Ларионов попытался посмотреть, что с ним стряслось, потому что плохо помнил, как угодил в больницу. События прошлой ночи нахлынули на него, как только он увидел окровавленные бинты, — то, как поезд сошел с рельс, томное лицо покойницы, пытавшейся вырвать его сердце, сладкий шепот Мертвеца и смрадное дыхание смерти.
— Ну почему?.. Почему тебе так везет?.. — тут же раздался протяжный хриплый вой.
Ларионов огляделся. В палате был только он, но…
Постепенно помещение наполнялось запахом гнили, тлена и сырости. Алексей с ужасом заметил, что от его койки медленно растекается лужа зеленой болотной воды и разбегаются в разные стороны жуки и многоножки.
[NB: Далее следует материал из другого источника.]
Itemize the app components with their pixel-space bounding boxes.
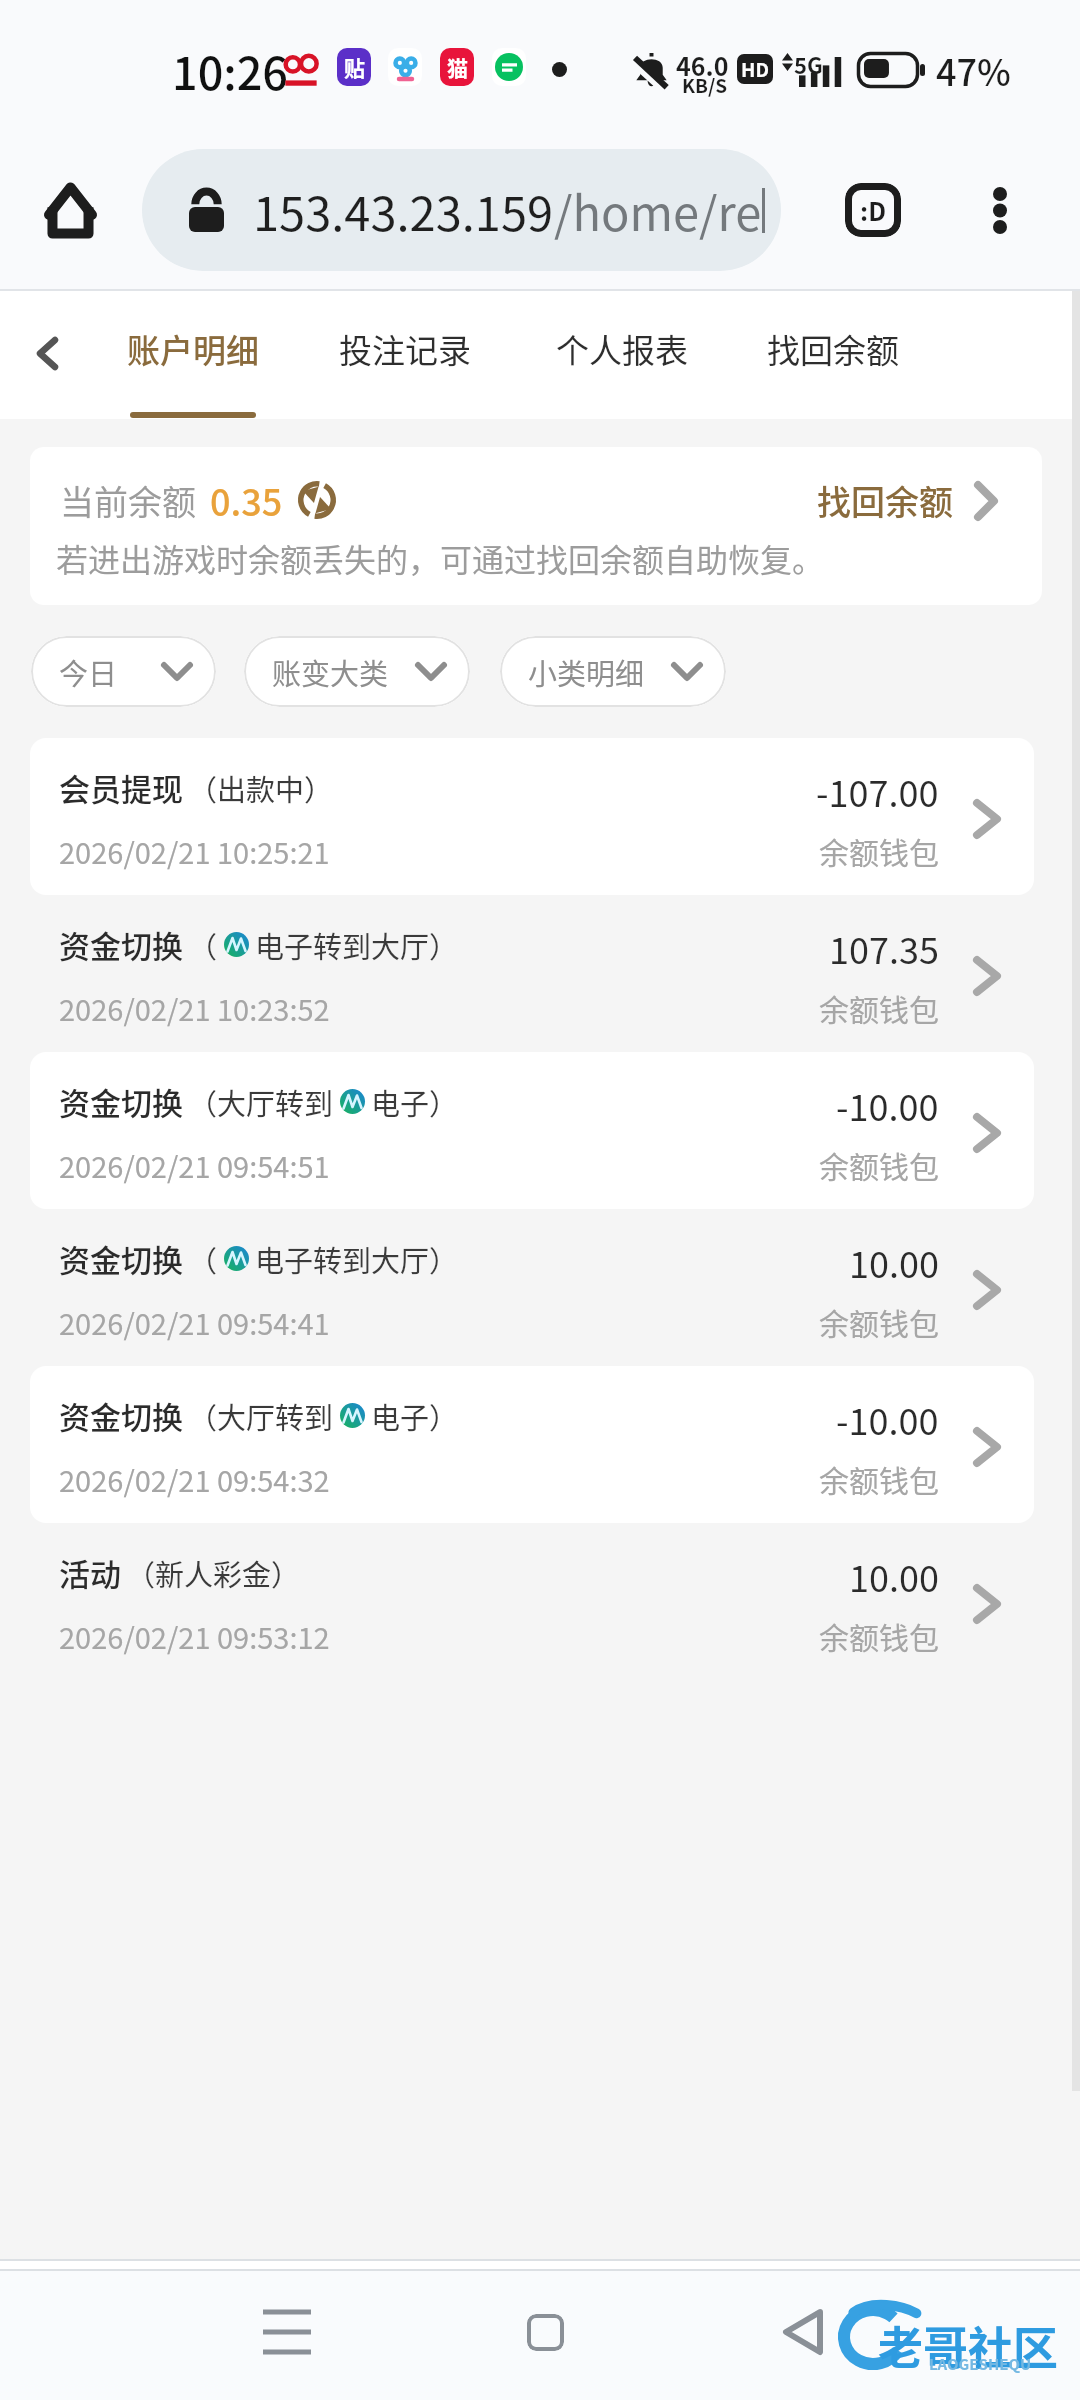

Стены вокруг начали темнеть, с них сползала краска, плитки на полу с хлопающим звуком трескались и чернели. Схватившись похожими на шматы мокрой глины руками за бортик кровати, Мертвец, неестественно выгибаясь, выбрался из-под кровати.
Алексей слушал бешеный ритм своего сердца и надеялся, что это все-таки ему снится.
— Почему ты жив, а я мертв? Почему? Ты не ценишь жизнь… Она тебе не нужна. Но она у тебя есть! — взвыл покойник и рывком поднялся с пола.
Ларионов, болезненно морщась, сел на кровати и тихо произнес:
— Я не хотел, чтобы все так получилось…
— Назови мне того, кто хотел бы! — кричал Мертвец. — Посмотри на меня! Ну же! Я гнию! Да что там, уже сгнил! А тебе постоянно везет!
Утопленник плюхнулся на койку к Алексею, отчего простыни мгновенно пропитались грязью и илом. Ларионов дико боялся, но понимал, что пока у покойника откровение, можно быть более-менее спокойным.
— Я думал, что ты выстрелишь. И… хотел просто выбить пушку из рук, — задыхаясь от странного щемящего чувства в груди, промямлил он. Показания на приборах начинали ползти вверх, а от смерча голосов в голове хотелось кричать.
— Я бы не смог. Никогда бы не смог. Знаешь, почему я напал на тебя? Конечно, знаешь… Мне нужны были чертовы деньги. А зачем? — покойник повернул круглое, совершенно изменившееся лицо в сторону Алексея и, скаля идеально белые зубы, гаркнул: — У меня сестра умирала. Ей деньги на операцию были нужны. А откуда их взять? Мы же сироты. Были.